PGA Tour commissioner Jay Monahan declared upon revealing the deal, “This will engender a new era in global golf, for the better.” But the decision isn’t better for the PGA golfers who turned down what was reported to be hundreds of millions of dollars from LIV last year, and who will now find themselves taking paychecks from the same people anyway. And it certainly isn’t better for the families of those killed on Sept. 11, 2001, whose loss was exploited as a political talking point for the PGA when it was claiming to stand on principle as it battled it out with LIV. They say now in a statement that they feel “betrayed,” and no wonder.

It also isn’t better for the world writ large. Secretary of State Antony Blinken met Wednesday morning with the Saudi crown prince to discuss tensions over issues that range from oil prices to policy toward Iran and Israel. Yet when it comes to extracting meaningful concessions, especially on civil liberties, the United States seems to whiff again and again.
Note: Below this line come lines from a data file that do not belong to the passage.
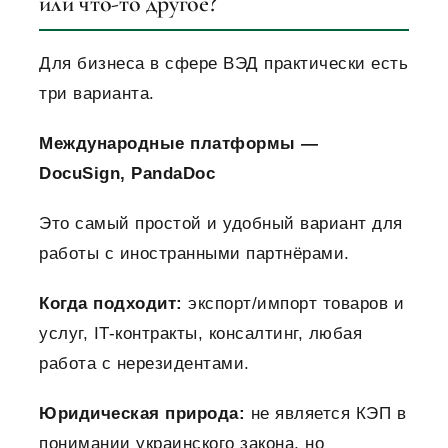
или что-то другое?
Для бизнеса в сфере ВЭД практически есть
три варианта.
Международные платформы —
DocuSign, PandaDoc
Это самый простой и удобный вариант для
работы с иностранными партнёрами.
Когда подходит:
экспорт/импорт товаров и
услуг, IT-контракты, консалтинг, любая
работа с нерезидентами.
Юридическая природа:
не является КЭП в
понимании украинского закона, но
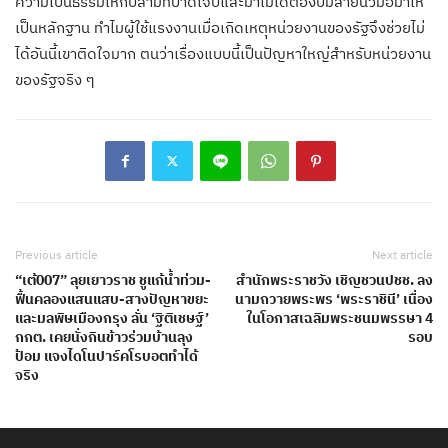
ความเป็นธรรมให้กับสามีที่บาดเจ็บและมาไม่ได้ต้องปั๊มลายนิ้วมือมาให้
เป็นหลักฐาน ทำไมผู้ใช้แรงงานเมื่อเกิดเหตุหน่วยงานของรัฐจึงช่วยไม่
ได้อันนี้เขาติดใจมาก ตนว่าเรื่องแบบนี้เป็นปัญหาใหญ่สำหรับหน่วยงาน
ของรัฐจริง ๆ
Previous article
Next article
“เต้007” ลุยเยาวราช ชูแก้น้ำท่วม-
สำนักพระราชวัง เชิญชวนปชช. ลง
ฟื้นคลองแสนแสบ-สางปัญหาขยะ
นามถวายพระพร ‘พระราชินี’ เนื่อง
และมลพิษเมืองกรุง ลั่น ‘ฐิติเชษฐ์’
ในโอกาสเฉลิมพระชนมพรรษา 4
กกต. เคยนั่งกินข้าวร่วมบ้านลุง
รอบ
ป้อม แจงไดโนปาร์คโรบอตทำได้
จริง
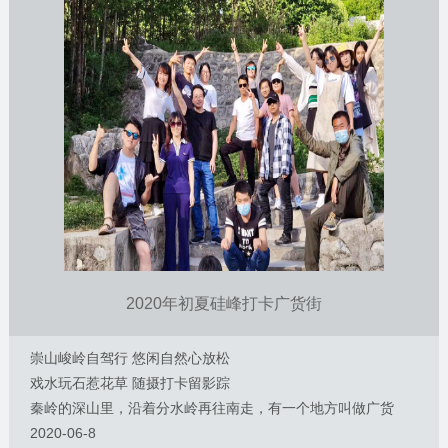
2020年初夏硅峰打卡广货街
崇山峻岭自驾行 悠闲自然心放松
戏水玩石惹花草 随摄打卡留影踪
秦岭的深山里，沿着分水岭再往南走，有一个地方叫做广货
街。这里自古以来就是人流、物流的咽喉地段，也是古都长安
2020-06-8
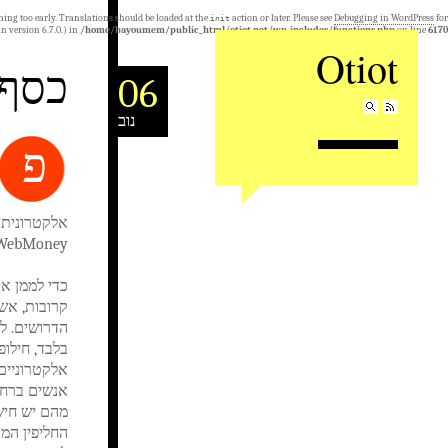
ning too early. Translations should be loaded at the
action or later. Please see
Debugging in WordPress
for
init
n version 6.7.0.) in
/home/bayoumem/public_html/otiot.net/wp-includes/functions.php
on line
6170
Otiot
כסף 
06
נוב
פ
אלקטרונית 
WebMoney מאפשרת מרובים שניות כדי לקבל רובל, דולר, מטבע 
כדי לממן א
קרובות, אש
הדרושים. לכ
אנשים ברחבי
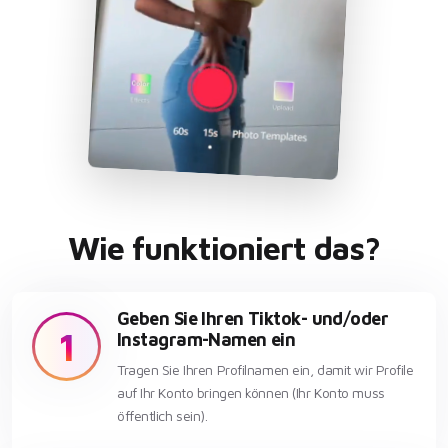
Wie funktioniert das?
Geben Sie Ihren Tiktok- und/oder
1
Instagram-Namen ein
Tragen Sie Ihren Profilnamen ein, damit wir Profile
auf Ihr Konto bringen können (Ihr Konto muss
öffentlich sein).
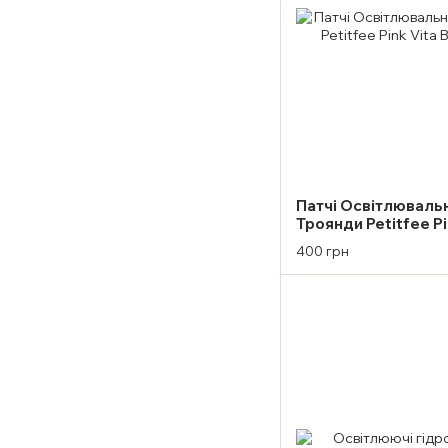
Патчі Освітлювальн
Троянди Petitfee Pi
Eye Mask
400 грн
At least two U.S. citizens remain wrongfully detained in Saudi prisons; still more are “free” yet prohibited from traveling home. Saudi Arabia also refuses to return Khashoggi’s remains, or even to disclose their location.

The players and golf fans who believed PGA Tour higher-ups’ claims that their differences with LIV Golf were about morals rather than money got hustled. But they might not be alone. “They’ll get their guys,” Brooks Koepka, a player who took LIV’s payout, shrewdly guessed last year. They didn’t get only their guys, though. They got the whole game.